Directions ▸
Please retype the records that appear below, exactly and in full.

(Records to use Opens)

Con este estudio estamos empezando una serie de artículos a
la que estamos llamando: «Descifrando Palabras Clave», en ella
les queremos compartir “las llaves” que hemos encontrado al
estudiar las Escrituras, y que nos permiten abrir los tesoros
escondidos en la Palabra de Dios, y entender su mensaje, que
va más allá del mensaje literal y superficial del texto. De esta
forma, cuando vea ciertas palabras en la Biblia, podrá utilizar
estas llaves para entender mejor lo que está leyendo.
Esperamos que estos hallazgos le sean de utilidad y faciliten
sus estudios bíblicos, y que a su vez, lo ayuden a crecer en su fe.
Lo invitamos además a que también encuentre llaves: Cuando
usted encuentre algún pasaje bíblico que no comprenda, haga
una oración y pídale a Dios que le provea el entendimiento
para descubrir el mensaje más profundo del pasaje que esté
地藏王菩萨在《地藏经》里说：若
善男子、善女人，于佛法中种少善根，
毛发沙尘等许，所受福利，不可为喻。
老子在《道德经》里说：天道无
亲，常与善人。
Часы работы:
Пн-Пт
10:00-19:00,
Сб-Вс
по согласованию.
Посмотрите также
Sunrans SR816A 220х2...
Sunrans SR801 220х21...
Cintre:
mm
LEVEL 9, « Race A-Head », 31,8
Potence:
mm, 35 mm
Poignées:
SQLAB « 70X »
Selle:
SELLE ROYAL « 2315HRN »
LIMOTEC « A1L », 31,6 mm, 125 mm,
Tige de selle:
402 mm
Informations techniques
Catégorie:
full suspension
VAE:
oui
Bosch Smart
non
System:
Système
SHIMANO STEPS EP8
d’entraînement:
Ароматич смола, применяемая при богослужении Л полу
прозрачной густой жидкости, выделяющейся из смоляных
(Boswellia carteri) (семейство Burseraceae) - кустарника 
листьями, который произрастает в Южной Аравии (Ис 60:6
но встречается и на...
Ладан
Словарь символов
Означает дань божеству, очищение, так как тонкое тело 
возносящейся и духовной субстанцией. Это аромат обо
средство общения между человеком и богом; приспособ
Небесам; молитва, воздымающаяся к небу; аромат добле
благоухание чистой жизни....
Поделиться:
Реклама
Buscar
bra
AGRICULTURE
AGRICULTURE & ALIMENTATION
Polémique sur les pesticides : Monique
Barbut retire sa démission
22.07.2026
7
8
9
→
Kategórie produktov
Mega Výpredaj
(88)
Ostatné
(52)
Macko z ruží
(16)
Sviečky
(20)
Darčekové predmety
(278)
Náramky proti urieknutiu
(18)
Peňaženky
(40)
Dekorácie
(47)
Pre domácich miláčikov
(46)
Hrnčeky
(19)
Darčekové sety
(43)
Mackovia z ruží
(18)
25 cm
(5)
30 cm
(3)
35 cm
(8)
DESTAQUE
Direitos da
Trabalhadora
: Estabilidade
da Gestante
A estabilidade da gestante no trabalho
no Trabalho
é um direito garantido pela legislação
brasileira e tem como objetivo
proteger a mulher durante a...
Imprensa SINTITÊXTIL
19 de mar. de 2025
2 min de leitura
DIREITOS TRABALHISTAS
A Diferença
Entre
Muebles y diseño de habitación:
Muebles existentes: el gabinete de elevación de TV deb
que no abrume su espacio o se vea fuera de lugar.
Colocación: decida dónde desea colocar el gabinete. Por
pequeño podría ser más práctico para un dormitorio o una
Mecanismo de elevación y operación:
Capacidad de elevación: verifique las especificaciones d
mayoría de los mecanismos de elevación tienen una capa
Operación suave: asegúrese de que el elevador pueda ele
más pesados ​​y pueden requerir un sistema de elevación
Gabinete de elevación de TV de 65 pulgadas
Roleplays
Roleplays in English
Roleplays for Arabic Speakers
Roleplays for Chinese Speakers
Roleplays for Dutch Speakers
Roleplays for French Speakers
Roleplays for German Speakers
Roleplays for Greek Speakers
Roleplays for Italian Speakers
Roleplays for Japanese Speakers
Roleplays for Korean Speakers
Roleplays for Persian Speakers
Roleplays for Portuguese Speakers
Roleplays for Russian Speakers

(Records to use Closes)

Response to the exercise ▸
Con este estudio estamos empezando una serie de artículos a
la que estamos llamando: «Descifrando Palabras Clave», en ella
les queremos compartir “las llaves” que hemos encontrado al
estudiar las Escrituras, y que nos permiten abrir los tesoros
escondidos en la Palabra de Dios, y entender su mensaje, que
va más allá del mensaje literal y superficial del texto. De esta
forma, cuando vea ciertas palabras en la Biblia, podrá utilizar
estas llaves para entender mejor lo que está leyendo.
Esperamos que estos hallazgos le sean de utilidad y faciliten
sus estudios bíblicos, y que a su vez, lo ayuden a crecer en su fe.
Lo invitamos además a que también encuentre llaves: Cuando
usted encuentre algún pasaje bíblico que no comprenda, haga
una oración y pídale a Dios que le provea el entendimiento
para descubrir el mensaje más profundo del pasaje que esté
地藏王菩萨在《地藏经》里说：若
善男子、善女人，于佛法中种少善根，
毛发沙尘等许，所受福利，不可为喻。
老子在《道德经》里说：天道无
亲，常与善人。
Часы работы:
Пн-Пт
10:00-19:00,
Сб-Вс
по согласованию.
Посмотрите также
Sunrans SR816A 220х2...
Sunrans SR801 220х21...
Cintre:
mm
LEVEL 9, « Race A-Head », 31,8
Potence:
mm, 35 mm
Poignées:
SQLAB « 70X »
Selle:
SELLE ROYAL « 2315HRN »
LIMOTEC « A1L », 31,6 mm, 125 mm,
Tige de selle:
402 mm
Informations techniques
Catégorie:
full suspension
VAE:
oui
Bosch Smart
non
System:
Système
SHIMANO STEPS EP8
d’entraînement:
Ароматич смола, применяемая при богослужении Л полу
прозрачной густой жидкости, выделяющейся из смоляных
(Boswellia carteri) (семейство Burseraceae) - кустарника 
листьями, который произрастает в Южной Аравии (Ис 60:6
но встречается и на...
Ладан
Словарь символов
Означает дань божеству, очищение, так как тонкое тело 
возносящейся и духовной субстанцией. Это аромат обо
средство общения между человеком и богом; приспособ
Небесам; молитва, воздымающаяся к небу; аромат добле
благоухание чистой жизни....
Поделиться:
Реклама
Buscar
bra
AGRICULTURE
AGRICULTURE & ALIMENTATION
Polémique sur les pesticides : Monique
Barbut retire sa démission
22.07.2026
7
8
9
→
Kategórie produktov
Mega Výpredaj
(88)
Ostatné
(52)
Macko z ruží
(16)
Sviečky
(20)
Darčekové predmety
(278)
Náramky proti urieknutiu
(18)
Peňaženky
(40)
Dekorácie
(47)
Pre domácich miláčikov
(46)
Hrnčeky
(19)
Darčekové sety
(43)
Mackovia z ruží
(18)
25 cm
(5)
30 cm
(3)
35 cm
(8)
DESTAQUE
Direitos da
Trabalhadora
: Estabilidade
da Gestante
A estabilidade da gestante no trabalho
no Trabalho
é um direito garantido pela legislação
brasileira e tem como objetivo
proteger a mulher durante a...
Imprensa SINTITÊXTIL
19 de mar. de 2025
2 min de leitura
DIREITOS TRABALHISTAS
A Diferença
Entre
Muebles y diseño de habitación:
Muebles existentes: el gabinete de elevación de TV deb
que no abrume su espacio o se vea fuera de lugar.
Colocación: decida dónde desea colocar el gabinete. Por
pequeño podría ser más práctico para un dormitorio o una
Mecanismo de elevación y operación:
Capacidad de elevación: verifique las especificaciones d
mayoría de los mecanismos de elevación tienen una capa
Operación suave: asegúrese de que el elevador pueda ele
más pesados ​​y pueden requerir un sistema de elevación
Gabinete de elevación de TV de 65 pulgadas
Roleplays
Roleplays in English
Roleplays for Arabic Speakers
Roleplays for Chinese Speakers
Roleplays for Dutch Speakers
Roleplays for French Speakers
Roleplays for German Speakers
Roleplays for Greek Speakers
Roleplays for Italian Speakers
Roleplays for Japanese Speakers
Roleplays for Korean Speakers
Roleplays for Persian Speakers
Roleplays for Portuguese Speakers
Roleplays for Russian Speakers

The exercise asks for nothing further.